Then a group of army officers in the upper echelon decided that they did not want a candidate who had already won a free and fair election. The short and long story of the Armed Forces Ruling Council (AFRC) headed by Ibrahim Babangida with contemptuous cynicism and aristocratic arrogance annulled the result of the election, a move that stunned the whole world.
Now this is the issue. The Nigerian Armed Forces and their officers arrogated to. themselves the power to annul the will of Nigerian Peoples, a coterie of few officers, soldiers of fortune, attempted to write off and erase by a stroke of a pen the collective aspirations and desires of Nigerian peoples expressed through the ballot. An army that would do that cannot be called a Nigerian Army or Nigerian People’s Army because a Nigerian People’s Army won’t erase the will of the Nigerian People. That was the best evidence to establish my thesis.

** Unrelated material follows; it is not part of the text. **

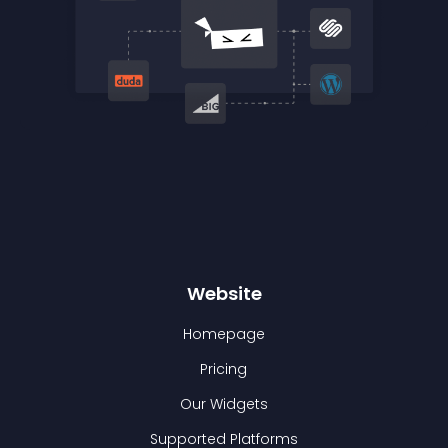
Website
Homepage
Pricing
Our Widgets
Supported Platforms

I ask you to reflect and think: which army in the world would do this to their own people? Would IDF do that to Jews in Israel? Would the United States Army countermand the will of Americans?
You saw when Donald Trump wanted to use the army for his purpose to override the will of Americans in the last elections and the response of the commander.

Now this is not the point alone.

What happened thereafter?

Someone would argue that it was not the Nigerian Army that did it but the leaders, the generals. That argument made matters worse, it even defeat the point it was meant to serve. If it was the officers or generals alone who annulled the election what was the position of their subordinates? On whose side were they? Their generals or the Nigerian people?

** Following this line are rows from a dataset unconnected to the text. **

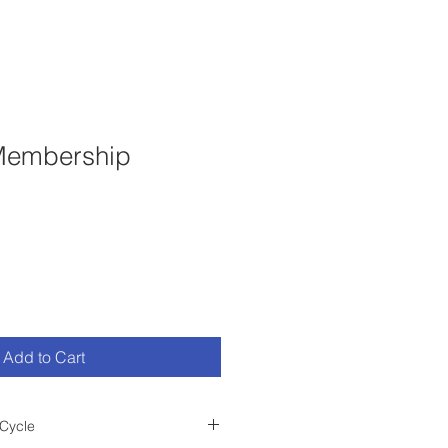
 Membership
Add to Cart
Cycle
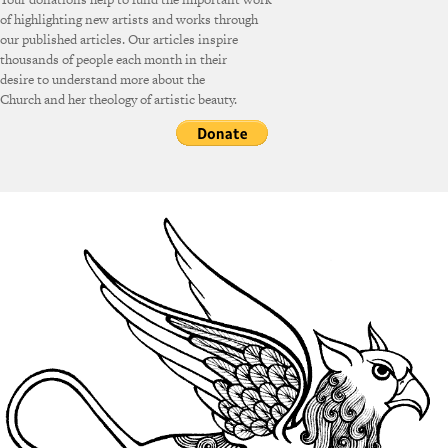
of highlighting new artists and works through
our published articles. Our articles inspire
thousands of people each month in their
desire to understand more about the
Church and her theology of artistic beauty.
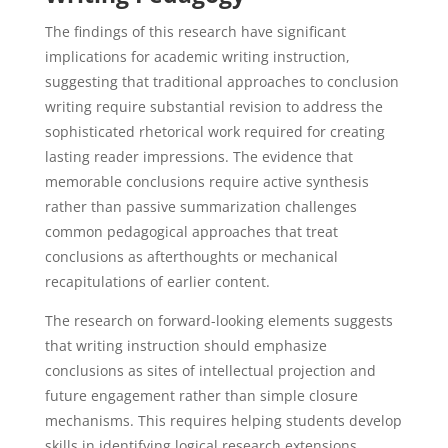
The findings of this research have significant
implications for academic writing instruction,
suggesting that traditional approaches to conclusion
writing require substantial revision to address the
sophisticated rhetorical work required for creating
lasting reader impressions. The evidence that
memorable conclusions require active synthesis
rather than passive summarization challenges
common pedagogical approaches that treat
conclusions as afterthoughts or mechanical
recapitulations of earlier content.
The research on forward-looking elements suggests
that writing instruction should emphasize
conclusions as sites of intellectual projection and
future engagement rather than simple closure
mechanisms. This requires helping students develop
skills in identifying logical research extensions,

The sad thing is the Army represented by its common run of soldiers and officers stood by their generals to uphold the annulment against the Nigerian people.

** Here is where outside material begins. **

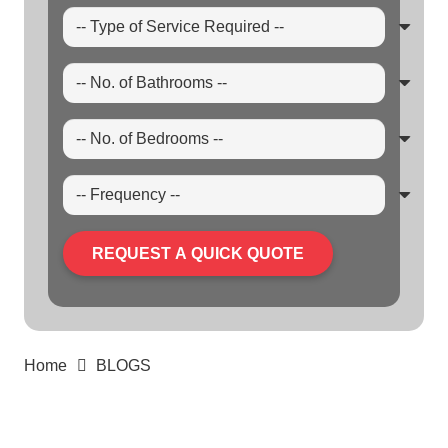
REQUEST A QUICK QUOTE
Home
BLOGS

Instead, they came out to shoot demonstrators and protestors fighting for the truth and calling for the de-annulment. Except for one or two officers who resigned or retired on grounds of conscience and principles, nothing happened. Things went on. Later the same Army imposed one of its worst and most corruptive generals as a leader and backed him with force and vigor while keeping the authentic winner elected by the people in chains. Either there is no nation called Nigeria or it is a banana republic or there is no Nigerian Army. A Nigerian Army is supposed to stand by a Nigerian people, all things being equal. The past is proof that is not so.

I state all these openly and I ask anyone to disprove me if these facts are not so. I am writing this now when all the dramatis personae are still living and when most of these generals are still alive. Tomorrow it will become history so if what I say here is not true let them speak and challenge it.

2. ANYTHING GOES

“We became an army of anything goes…”
– Gen. Salihu Ibrahim

Late Lt General Salihu Ibrahim

Late Lt General Salihu Ibrahim

Don’t try Ebira people, they can be very stubborn and bold. That was demonstrated at the passing out of General Salihu Ibrahim, then Chief of Army Staff under Sani Abacha. At his passing out or retirement he gave a speech which should pass into the archive as a monument for truth-telling. That day this Ebira man shocked his colleagues by telling them he is in fact happy to leave the army because the army has become, in his words,  “an army of anything goes..”
Then he began to itemize the flaws. Soldiers prefer political appointments rather than military postings that would help their professional and career development. Our army had seen money, they have tasted power and no one was willing to remain in barracks commanding soldiers when you could be commanding millions. It got so bad under Babangida that generals would be courting and showing respect for junior officers because the junior officers as governors and military administrators had the power to make rich which a GOC does not have.

3. CORRUPTION IN THE ARMY

The late Chief Obafemi Awolowo tactically made allusion to wanton corruption in the army even as early as his day as a civil servant. He was the Finance Minister during the War. He said that throughout the Civil War, no military sector or command returned any money to the Federal purse from salaries sent to them. Then he asked, does it mean no Nigerian soldier died in the war? If they did what happened to their salaries? Why were they not returned to the covers of government?
Corruption in the army is deep and grounded. Has anyone ever audited Ministry of Defense Accounts?
Jonathan took $ 1 billion to buy arms for our soldiers to fight Boko Haram a few months before the elections. What happened to the arms or the money? Buhari has taken the same amount twice to buy arms for the same army. Yet the new Army boss said he did not find any arms before the National Assembly.

We are in trouble.

There used to be a Defense Industry Corporation that manufactures weapons. What happened to it? It now manufactures furniture and upholstery. If you think it is funny I am not joking. Now why was it grounded? A senator has supplied the answer in the newspaper of this morning. Producing weapons in Nigeria does not afford the opportunity for our generals to steal as it would have been when weapons have to be imported with dollars earmarked.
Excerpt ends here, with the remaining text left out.